Dante contemple d’un œil noir l’Italie de son temps ravagée par des rivalités médiocres entre principautés. À ses yeux, la Rome antique reste un modèle indépassable. Né à Florence en 1265, appartenant par éducation au camp des Guelfes, Dante rallie la cause de Rome et des Gibelins. Il s’en explique dans De la monarchie : « J’affirme que le peuple romain en droit, et non par usurpation, a acquis la monarchie, c’est-à-dire l’empire sur tous les mortels. » Rome ayant été l’exemple de la grandeur, c’est son étendard qu’il faut brandir, qu’importe s’il a pris la poussière !

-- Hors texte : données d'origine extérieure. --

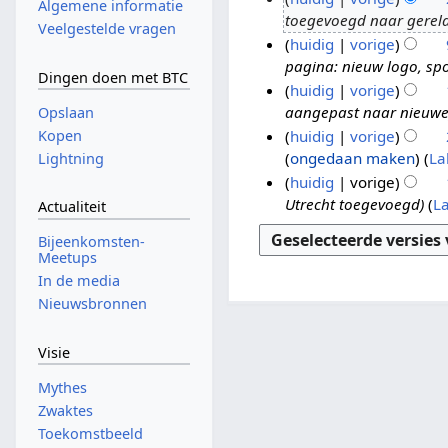
7
Algemene informatie
toegevoegd naar gerela
j
Veelgestelde vragen
huidig
vorige
u
pagina: nieuw logo, spo
l
9
Dingen doen met BTC
huidig
vorige
2
m
aangepast naar nieuw
Opslaan
0
r
1
huidig
vorige
Kopen
2
t
5
G
ongedaan maken
La
Lightning
6
2
j
2
e
huidig
vorige
0
a
3
e
Utrecht toegevoegd
L
2
n
f
1
Actualiteit
n
6
2
e
6
Bijeenkomsten-
b
0
b
f
Meetups
e
2
2
e
In de media
w
5
0
b
Nieuwsbronnen
e
2
2
r
4
0
Visie
k
2
i
Mythes
4
n
Zwaktes
g
Toekomstbeeld
s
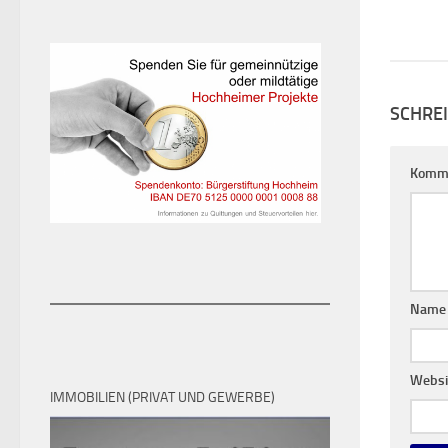
SCHRE
Komm
Nam
Websi
IMMOBILIEN (PRIVAT UND GEWERBE)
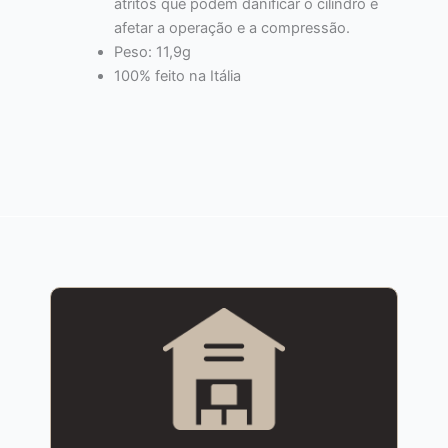
atritos que podem danificar o cilindro e
afetar a operação e a compressão.
Peso: 11,9g
100% feito na Itália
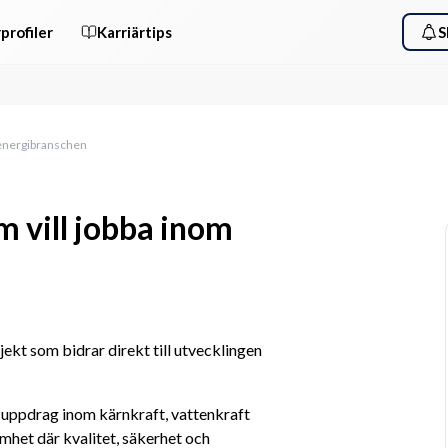
profiler
Karriärtips
S
m energibranschen
m vill jobba inom
kt som bidrar direkt till utvecklingen 
r uppdrag inom kärnkraft, vattenkraft 
mhet där kvalitet, säkerhet och 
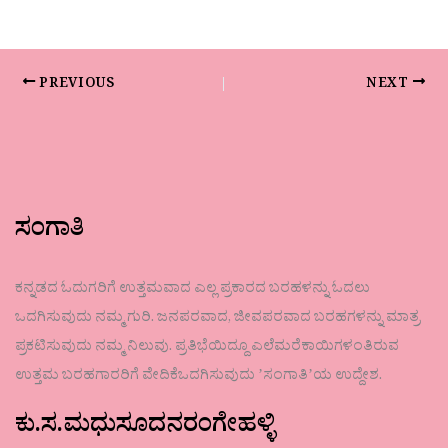
PREVIOUS
NEXT
ಸಂಗಾತಿ
ಕನ್ನಡದ ಓದುಗರಿಗೆ ಉತ್ತಮವಾದ ಎಲ್ಲ ಪ್ರಕಾರದ ಬರಹಳನ್ನು ಓದಲು
ಒದಗಿಸುವುದು ನಮ್ಮ ಗುರಿ. ಜನಪರವಾದ, ಜೀವಪರವಾದ ಬರಹಗಳನ್ನು ಮಾತ್ರ
ಪ್ರಕಟಿಸುವುದು ನಮ್ಮ ನಿಲುವು. ಪ್ರತಿಭೆಯಿದ್ದೂ ಎಲೆಮರೆಕಾಯಿಗಳಂತಿರುವ
ಉತ್ತಮ ಬರಹಗಾರರಿಗೆ ವೇದಿಕೆಒದಗಿಸುವುದು ʼಸಂಗಾತಿʼಯ ಉದ್ದೇಶ.
ಕು.ಸ.ಮಧುಸೂದನರಂಗೇಹಳ್ಳಿ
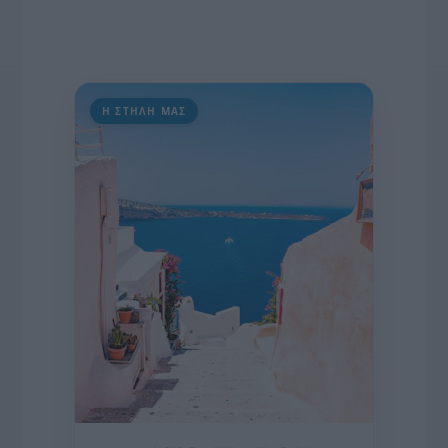
Η ΣΤΗΛΗ ΜΑΣ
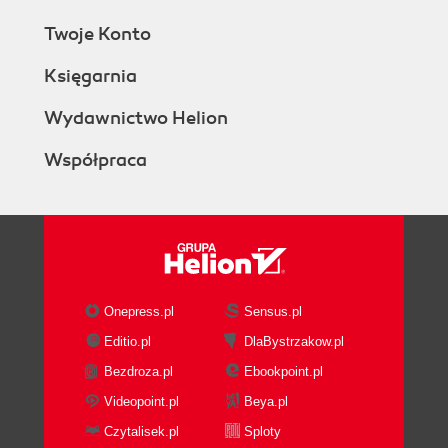
Twoje Konto
Księgarnia
Wydawnictwo Helion
Współpraca
Onepress.pl
Sensus.pl
Editio.pl
DlaBystrzakow.pl
Bezdroza.pl
Ebookpoint.pl
Videopoint.pl
Beya.pl
Czytalisek.pl
Sploty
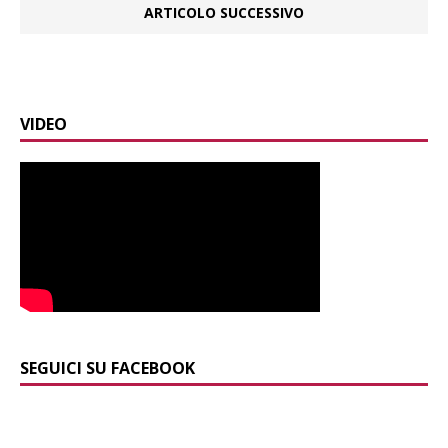
ARTICOLO SUCCESSIVO
VIDEO
SEGUICI SU FACEBOOK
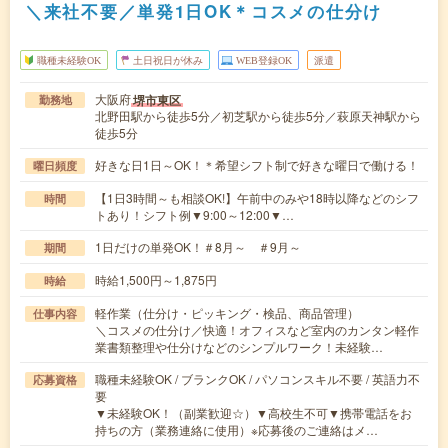
＼来社不要／単発1日OK＊コスメの仕分け
職種未経験OK
土日祝日が休み
WEB登録OK
派遣
大阪府
堺市東区
勤務地
北野田駅から徒歩5分／初芝駅から徒歩5分／萩原天神駅から
徒歩5分
好きな日1日～OK！＊希望シフト制で好きな曜日で働ける！
曜日頻度
【1日3時間～も相談OK!】午前中のみや18時以降などのシフ
時間
トあり！シフト例▼9:00～12:00▼…
1日だけの単発OK！＃8月～ ＃9月～
期間
時給1,500円～1,875円
時給
軽作業（仕分け・ピッキング・検品、商品管理）
仕事内容
＼コスメの仕分け／快適！オフィスなど室内のカンタン軽作
業書類整理や仕分けなどのシンプルワーク！未経験…
職種未経験OK / ブランクOK / パソコンスキル不要 / 英語力不
応募資格
要
▼未経験OK！（副業歓迎☆）▼高校生不可▼携帯電話をお
持ちの方（業務連絡に使用）※応募後のご連絡はメ…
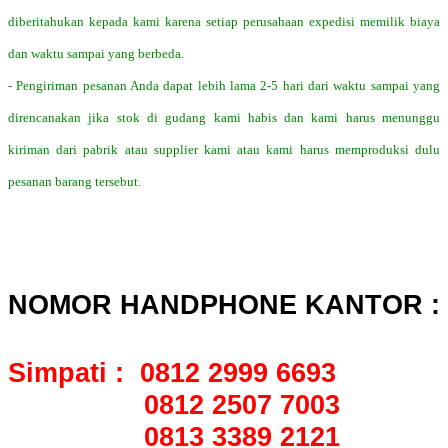
diberitahukan kepada kami karena setiap perusahaan expedisi memilik biaya
dan waktu sampai yang berbeda.
- Pengiriman pesanan Anda dapat lebih lama 2-5 hari dari waktu sampai yang
direncanakan jika stok di gudang kami habis dan kami harus menunggu
kiriman dari pabrik atau supplier kami atau kami harus memproduksi dulu
pesanan barang tersebut.
NOMOR HANDPHONE KANTOR :
Simpati : 0812 2999 6693
0812 2507 7003
0813 3389 2121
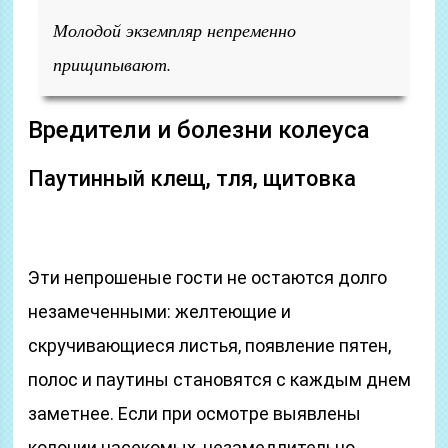
Молодой экземпляр непременно
прищипывают.
Вредители и болезни колеуса
Паутинный клещ, тля, щитовка
Эти непрошеные гости не остаются долго
незамеченными: желтеющие и
скручивающиеся листья, появление пятен,
полос и паутины становятся с каждым днем
заметнее. Если при осмотре выявлены
колонии насекомых, незамедлительно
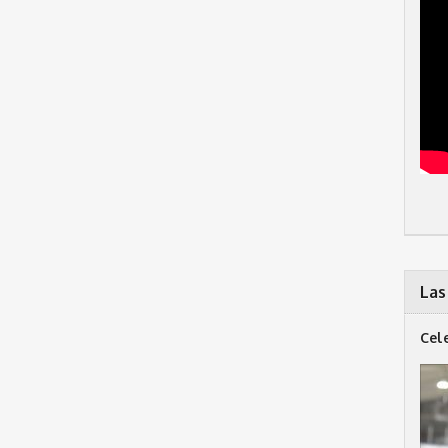
Las
Cel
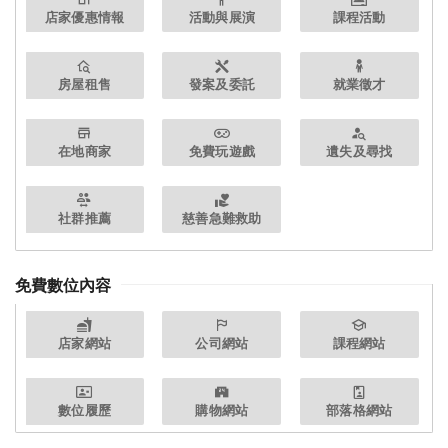
店家優惠情報
活動與展演
課程活動
房屋租售
發案及委託
就業徵才
在地商家
免費玩遊戲
遺失及尋找
社群推薦
慈善急難救助
免費數位內容
店家網站
公司網站
課程網站
數位履歷
購物網站
部落格網站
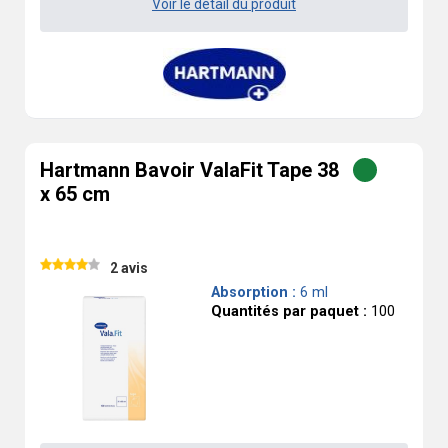
Voir le détail du produit
Hartmann Bavoir ValaFit Tape 38
x 65 cm
2 avis
Absorption :
6 ml
Quantités par paquet :
100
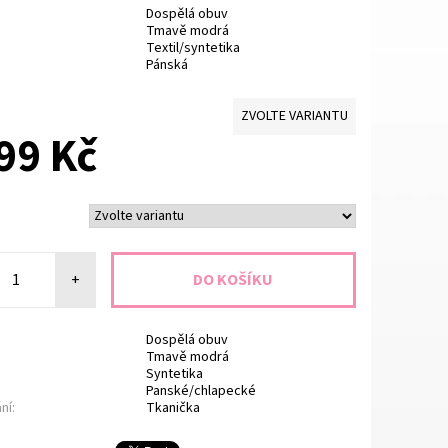
Dospělá obuv
Tmavě modrá
Textil/syntetika
Pánská
ZVOLTE VARIANTU
99 Kč
+
Dospělá obuv
Tmavě modrá
Syntetika
Panské/chlapecké
ní:
Tkanička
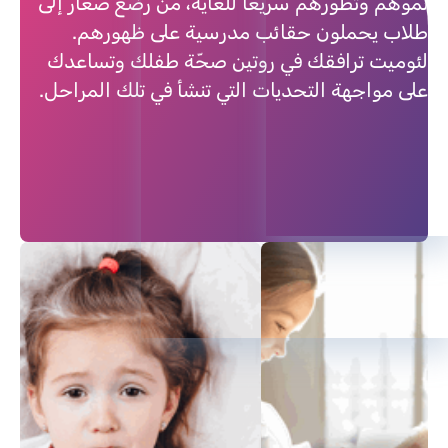
نموهم وتطورهم سريعا للغاية، من رضّع صغار إلى
طلاب يحملون حقائب مدرسية على ظهورهم.
لئوميت ترافقك في روتين صحّة طفلك وتساعدك
على مواجهة التحديات التي تنشأ في تلك المراحل.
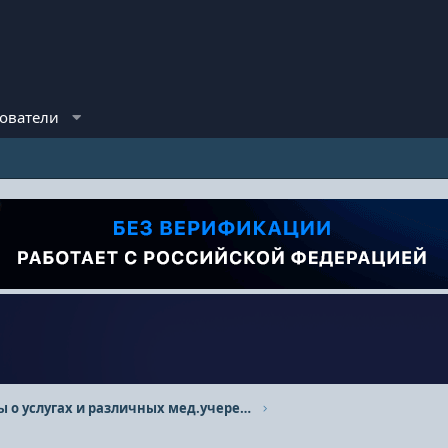
ователи
Отзывы о услугах и различных мед.учереждениях.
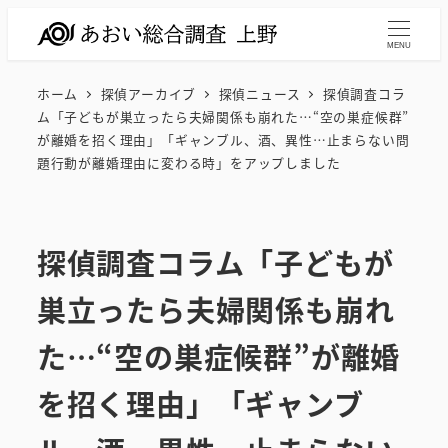
メ
イ
MENU
ン
ホーム
探偵アーカイブ
探偵ニュース
探偵調査コラ
コ
ム「子どもが巣立ったら夫婦関係も崩れた…“空の巣症候群”
ン
が離婚を招く理由」「ギャンブル、酒、異性…止まらない問
テ
題行動が離婚理由に変わる時」をアップしました
ン
ツ
へ
探偵調査コラム「子どもが
移
巣立ったら夫婦関係も崩れ
動
た…“空の巣症候群”が離婚
を招く理由」「ギャンブ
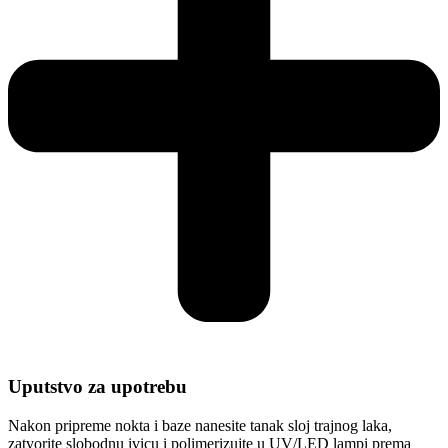
Uputstvo za upotrebu
Nakon pripreme nokta i baze nanesite tanak sloj trajnog laka,
zatvorite slobodnu ivicu i polimerizujte u UV/LED lampi prema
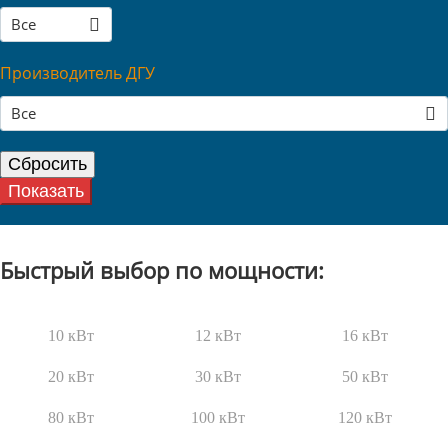
Все
Производитель ДГУ
Все
Быстрый выбор по мощности:
10 кВт
12 кВт
16 кВт
20 кВт
30 кВт
50 кВт
80 кВт
100 кВт
120 кВт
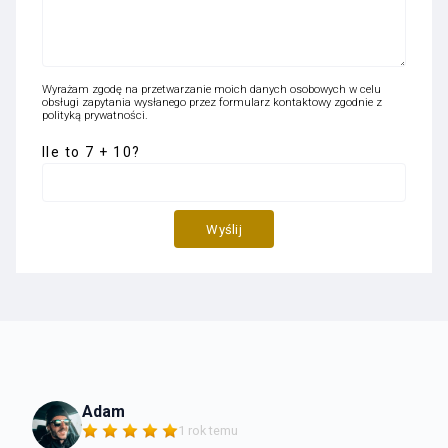
Wyrażam zgodę na przetwarzanie moich danych osobowych w celu
obsługi zapytania wysłanego przez formularz kontaktowy zgodnie z
polityką prywatności
.
Ile to 7 + 10?
Adam
1 rok temu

Mais c’est Machiavel qui, dans son Discours sur la première décade de Tite-Live (1512-1517), forge le mythe de la décadence de l’Empire romain, lequel sert par la suite de matrice pour penser le déclin. Dans la perspective de Machiavel le républicain, l’effondrement de Rome est dû à César, qui a brisé l’équilibre subtil des pouvoirs entre le Sénat et le peuple, et jeté les bases d’un empire autoritaire et brutal. César a ouvert la voie à une série d’empereurs, dont les règnes sont « ensanglantés par les guerres, déchirés par les divisions, et tout aussi cruels en temps de paix ». Autre gangrène de l’empire : la propagation du christianisme, qui aboutit à la création de l’Église pontificale de Rome. Or « c’est elle, l’Église romaine, qui nous a maintenus et nous maintient divisés ». L’auteur du Prince a, par ailleurs, une vision originale de l’histoire. Les civilisations connaissent, selon lui, des cycles quasi naturels, où essor et décadence se succèdent : « La virtù donne la tranquillité aux États ; la tranquillité enfante ensuite la mollesse, et la mollesse consume les pays et les maisons. Enfin, après avoir traversé une période de désordre, les cités voient la virtù renaître dans leurs murs. » (L’Âne d’or).